__ABOUT THIS TASK__.
The output should be all lines of the entries below in which the word "each" occurs.

##### INFORMATION PROVIDED #####

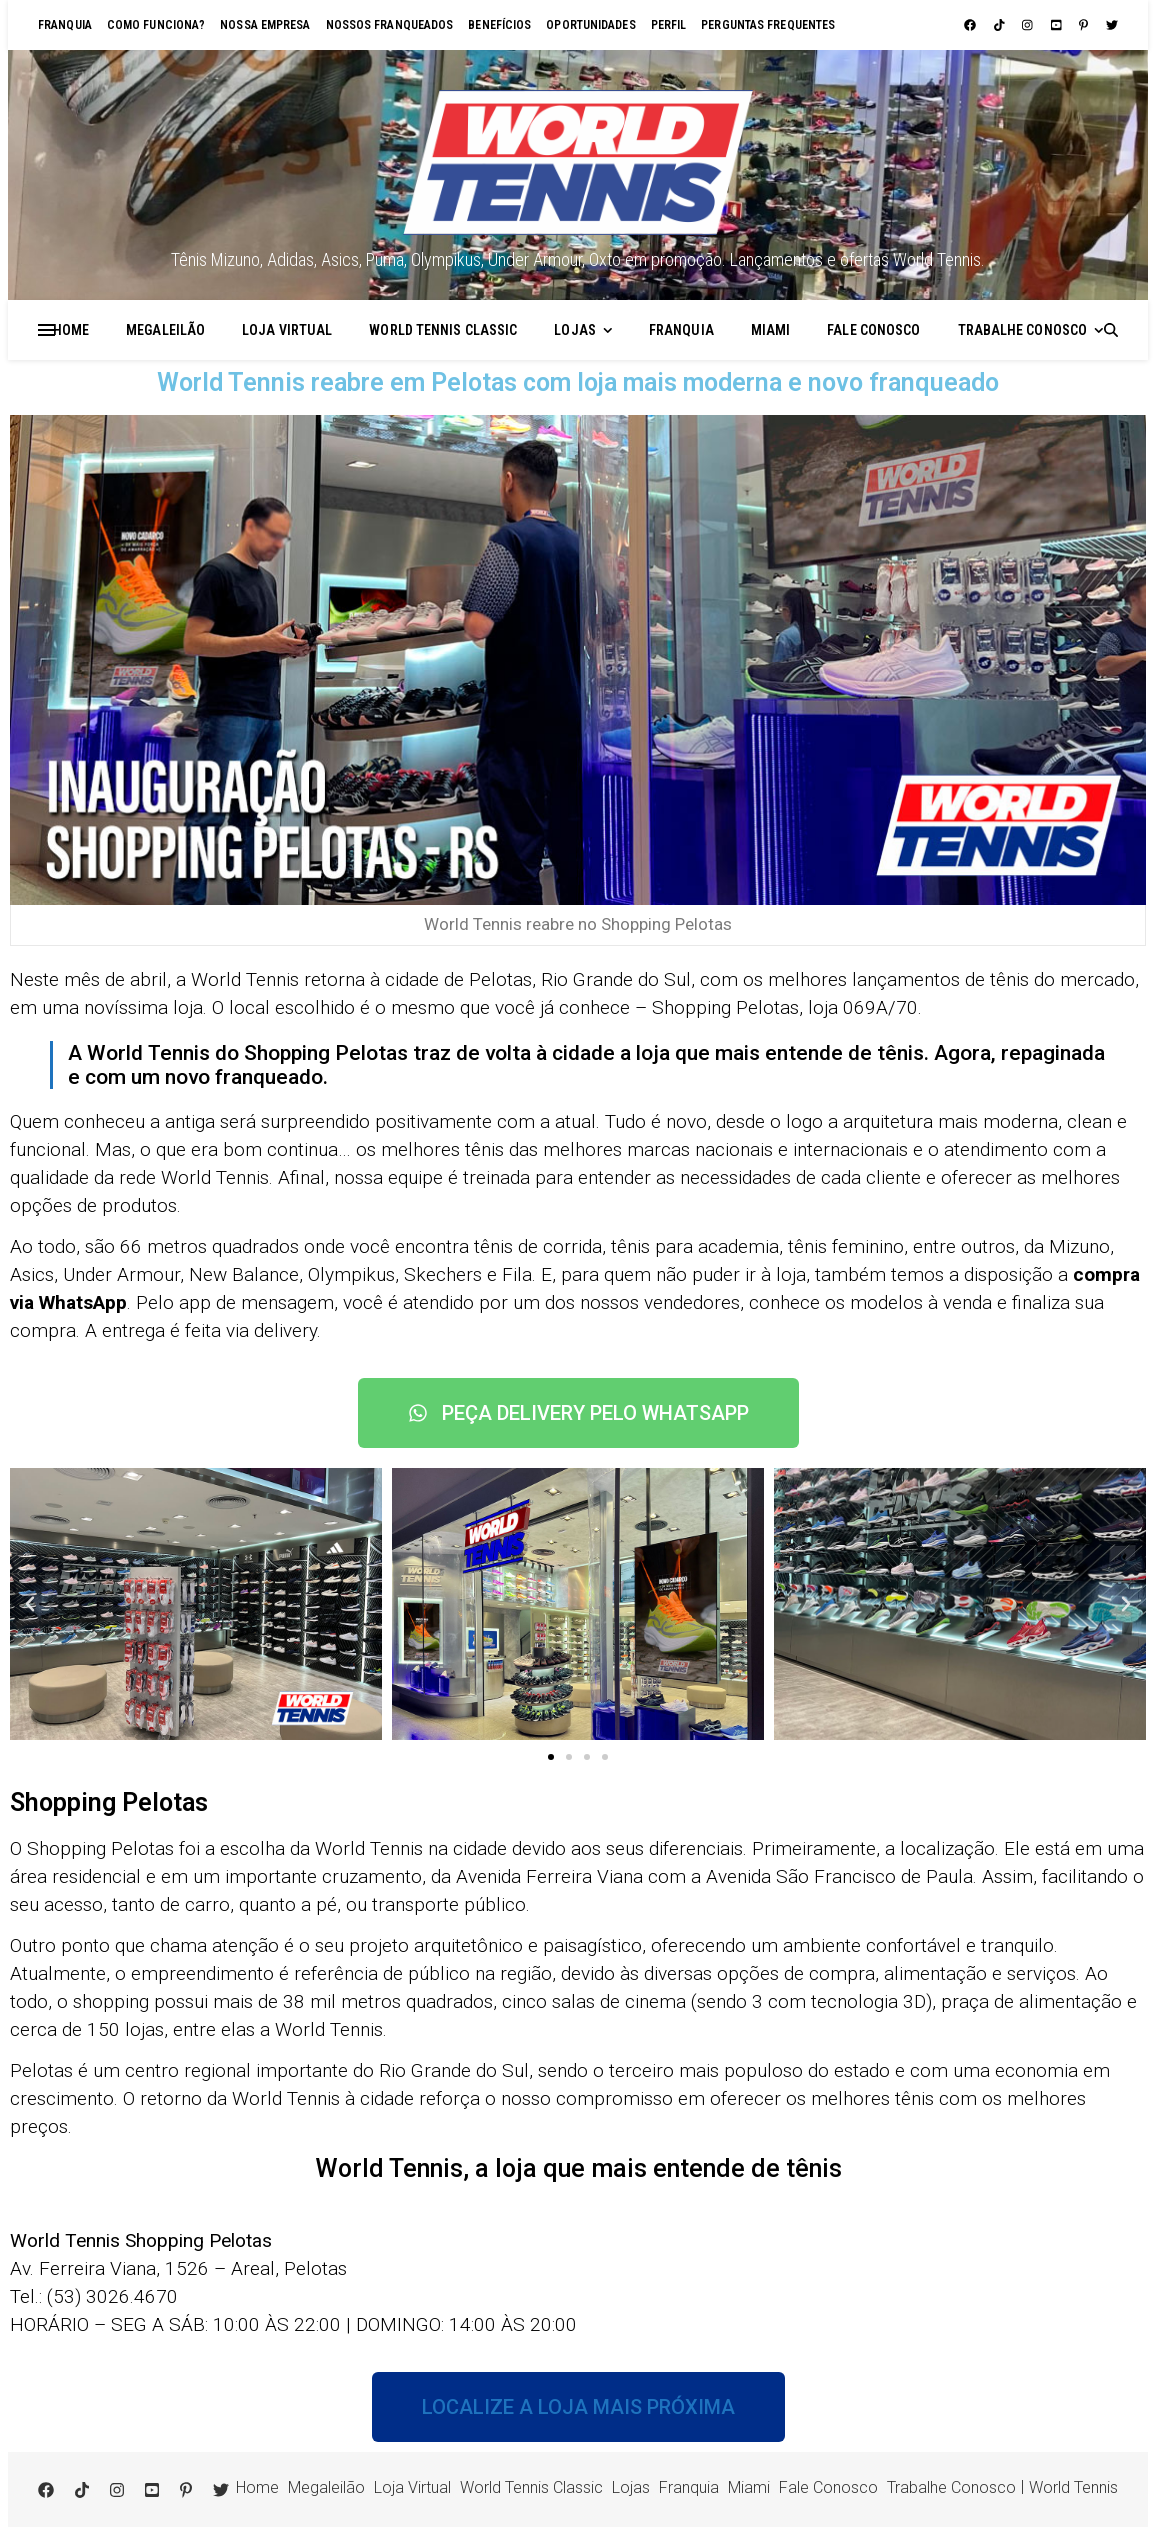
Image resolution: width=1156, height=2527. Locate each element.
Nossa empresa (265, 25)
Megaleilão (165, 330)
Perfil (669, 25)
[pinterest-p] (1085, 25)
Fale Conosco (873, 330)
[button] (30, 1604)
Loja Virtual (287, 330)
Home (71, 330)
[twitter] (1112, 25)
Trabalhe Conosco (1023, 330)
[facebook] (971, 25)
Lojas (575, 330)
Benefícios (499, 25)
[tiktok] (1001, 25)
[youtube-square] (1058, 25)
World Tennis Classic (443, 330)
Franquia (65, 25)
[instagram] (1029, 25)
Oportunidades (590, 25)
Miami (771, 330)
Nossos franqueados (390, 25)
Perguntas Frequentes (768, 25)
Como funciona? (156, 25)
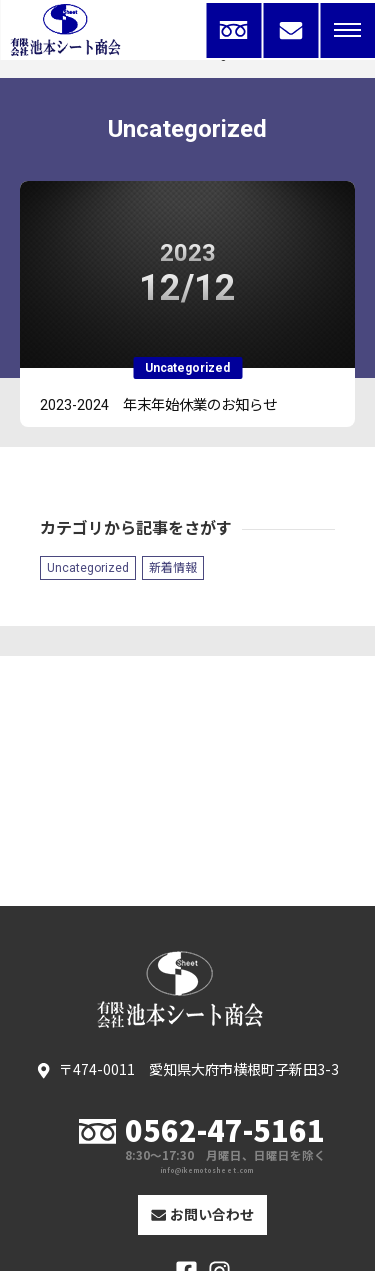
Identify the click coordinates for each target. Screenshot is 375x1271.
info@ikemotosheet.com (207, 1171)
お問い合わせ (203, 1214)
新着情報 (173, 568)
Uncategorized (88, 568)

#####

__RESULT__.
Image resolution: width=1156, height=2527. Locate each element.
Identify the click coordinates for each target. Screenshot is 375x1271.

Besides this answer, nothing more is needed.